Methods: A random effects meta-analysis was conducted with published RCTs of cognitive behavioral therapy, interpersonal therapy, and psychoeducation for child and adolescent mental health disorders published from January 1, 2000 December 31, 2007 (k=98). Cohen's d was calculated for pre-test/post-test change for each intervention reported. As published articles commonly do not report adherence promoting interventions, an electronic survey of adherence promoters was sent to the first authors of the published studies. The survey asked respondents to describe their use of 8 different adherence promoting intervention strategies: telephone, mail, other technology assisted contacts, concrete assistance, motivational enhancement interviews, incentives, other therapeutic interventions, and other intervention types. Forty seven surveys were completed (48%). Results of this survey, along with other study characteristics coded from the original research reports, were treated as potential moderators of treatment effect. Weighted least squares regression (inverse sampling error variance) was used to test for moderators.

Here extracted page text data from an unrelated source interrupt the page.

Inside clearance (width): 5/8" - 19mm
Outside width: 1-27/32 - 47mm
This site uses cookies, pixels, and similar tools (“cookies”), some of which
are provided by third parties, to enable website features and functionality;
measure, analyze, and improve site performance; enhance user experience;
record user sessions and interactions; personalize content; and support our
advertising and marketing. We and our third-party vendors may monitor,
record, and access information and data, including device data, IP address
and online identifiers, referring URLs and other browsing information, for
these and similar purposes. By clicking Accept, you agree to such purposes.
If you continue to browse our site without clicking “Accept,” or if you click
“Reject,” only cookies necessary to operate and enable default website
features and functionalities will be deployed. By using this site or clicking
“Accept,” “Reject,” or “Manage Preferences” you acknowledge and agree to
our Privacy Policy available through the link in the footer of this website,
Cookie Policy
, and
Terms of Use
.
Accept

Results: 81% of the studies included at least one CBT condition. The average sample size was 156 (S.D.=282). 50% of the sample subjects were male and their average age was 12.6 (S.D.=3.15). Across all outcomes, the sample weighted pre-test/post-test average effect size was .64 (S.D.=.76); the sample weighted pre-test/post-test average effect size for mental health outcomes was .72 (S.D.=.80). Preliminary analysis indicated that less than 1% of the variance was accounted for by sampling error. Multivariate WLS analysis indicated that three variables moderated the effect size (r2=.64): group format vs. other format type (B=-.704, p<.001), number of total types of promoters utilized (B=-.283, p<.001), and average length of time in minutes devoted to promoters during each session (B=.018, p<.01). Of individual promoters, only pre-treatment motivational enhancement interventions moderated effect sizes (B=.482, p<.01).

Conclusions and Implications: Results of the study are suggestive that adherence promoting interventions improve client outcomes. RCTs that devoted more time to intervention adherence per session and that employed pre-treatment motivational enhancement interventions had higher effect sizes than interventions that do not utilize these strategies. Findings of this study suggest that adherence promotion should be systematically addressed in EBPs for child and adolescent mental health problems. Methodologically, this study demonstrated that surveys of study authors are a promising approach to measuring moderators not typically reported in RCT reports.